───── Material for the task ─────
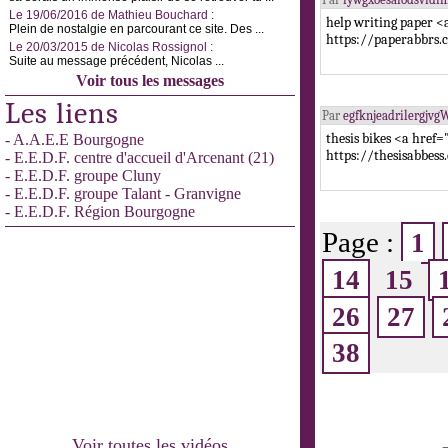
Le 19/06/2016 de Mathieu Bouchard :
help writing paper <
Plein de nostalgie en parcourant ce site. Des ...
https://paperabbrs.
Le 20/03/2015 de Nicolas Rossignol :
Suite au message précédent, Nicolas ...
Voir tous les messages
Les liens
Par
egfknjeadrilergjv
thesis bikes <a href
- A.A.E.E Bourgogne
https://thesisabbess
- E.E.D.F. centre d'accueil d'Arcenant (21)
- E.E.D.F. groupe Cluny
- E.E.D.F. groupe Talant - Granvigne
- E.E.D.F. Région Bourgogne
Page :
1
14
15
26
27
38
Voir toutes les vidéos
─────
-- Directions for this task --
Where the line containing "- E.E.D.F. groupe Cluny" appears in the records above, begin copying and continue through the last line; copy each line exactly and include no others.

-- Exercise response --
- E.E.D.F. groupe Cluny
- E.E.D.F. groupe Talant - Granvigne
- E.E.D.F. Région Bourgogne
Page :
1
14
15
26
27
38
Voir toutes les vidéos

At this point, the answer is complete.